A man sentenced to two years in prison in a case launched against him after his daughter drew an anti-war picture at school is on the run from the authorities, a spokeswoman for a provincial court told journalists.
Earlier Tuesday, a judge in the town of Yefremov in Russia’s Tula region, south of Moscow, found Alexei Moskalyov guilty of discrediting the Russian army on social media and sentenced him to two years in a penal colony.
Moskalyov was not present at the hearing.
Once the proceedings were over, a court spokeswoman, responding to inquiries as to Moskalyov’s whereabouts, said: “The defendant, Mr. Moskalyov, was not present when the verdict was announced because he fled house arrest last night.”
Her words were met with applause and several cries of “Bravo!” from some of those in attendance.
Formally, Moskalyov was sentenced for two comments he made on social media in which he described Russian soldiers as rapists and Russia’s leadership as “terrorists.”

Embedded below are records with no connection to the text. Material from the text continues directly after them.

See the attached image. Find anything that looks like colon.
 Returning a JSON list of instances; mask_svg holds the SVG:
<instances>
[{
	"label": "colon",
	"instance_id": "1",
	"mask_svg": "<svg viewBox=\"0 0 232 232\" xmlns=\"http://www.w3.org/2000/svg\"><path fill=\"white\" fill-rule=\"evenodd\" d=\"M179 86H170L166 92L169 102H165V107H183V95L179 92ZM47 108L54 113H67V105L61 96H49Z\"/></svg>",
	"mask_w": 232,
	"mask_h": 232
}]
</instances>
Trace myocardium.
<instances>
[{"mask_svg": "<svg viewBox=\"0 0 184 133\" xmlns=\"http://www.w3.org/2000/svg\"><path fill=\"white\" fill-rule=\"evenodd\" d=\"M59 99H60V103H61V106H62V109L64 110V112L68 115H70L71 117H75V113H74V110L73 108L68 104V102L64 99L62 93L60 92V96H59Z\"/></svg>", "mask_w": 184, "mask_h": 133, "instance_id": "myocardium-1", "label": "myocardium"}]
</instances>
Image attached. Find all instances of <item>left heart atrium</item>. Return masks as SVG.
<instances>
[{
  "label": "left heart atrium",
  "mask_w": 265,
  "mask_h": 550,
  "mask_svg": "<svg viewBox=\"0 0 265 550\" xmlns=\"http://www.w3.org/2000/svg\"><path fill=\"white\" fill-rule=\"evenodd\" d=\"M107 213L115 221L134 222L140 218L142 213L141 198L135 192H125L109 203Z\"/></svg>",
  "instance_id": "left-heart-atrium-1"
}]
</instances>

But Moskalyov’s defense team and rights activists have argued his persecution is in fact retribution for a drawing made by his daughter Masha at school in April last year, when she was 12.

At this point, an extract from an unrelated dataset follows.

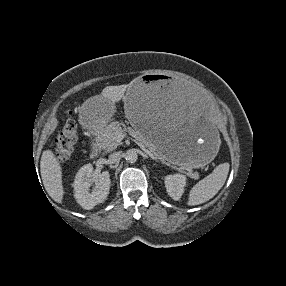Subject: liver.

In the drawing, a woman and child stand next to a flag reading “Glory to Ukraine” in the path of a rocket shower coming from the direction of a Russian tricolor flag labeled: “No to war.”

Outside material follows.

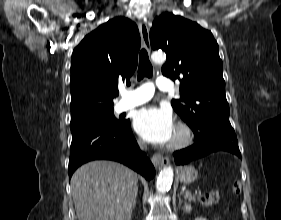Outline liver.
Masks as SVG:
<instances>
[{"label":"liver","mask_w":281,"mask_h":220,"mask_svg":"<svg viewBox=\"0 0 281 220\" xmlns=\"http://www.w3.org/2000/svg\"><path fill=\"white\" fill-rule=\"evenodd\" d=\"M78 220H130L138 193V178L113 161H92L71 178Z\"/></svg>","instance_id":"1"}]
</instances>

According to an interview given by Moskalyov to independent media before his arrest, Masha’s teacher informed the director of the school, who then got the police involved, triggering a chain of interrogations that he claimed involved threats and beatings.
Moskalyov was eventually detained in early March and his daughter, now 13, taken into state care. While Moskalyov was soon released under house arrest, Masha remains in what the authorities call “a social rehabilitation center” and has been denied any communication with the outside world.
The ruling on Tuesday, though not a surprise, has been decried as a further crackdown on those who oppose Vladimir Putin’s war in Ukraine and described by some as a return to the Stalinist practice of targeting the children of “enemies of the state.” А petition calling for Masha’s release has received more than 140,000 signatures.
Speaking to journalists outside the court on Tuesday, Moskalyov’s lawyer Vladimir Biliyenko said he had been unaware of his client’s plan to flee. He said the last time they saw each other was at a court hearing a day earlier.
In another development, Moskalyov’s supporters on Tuesday attempted to visit Masha at the so-called social rehabilitation institution where she is supposedly being held, only to be told that she was not there.
According to comments from the center’s director cited by independent Russian media, Masha was attending a “culinary tournament” out of town, fueling speculation about her actual location.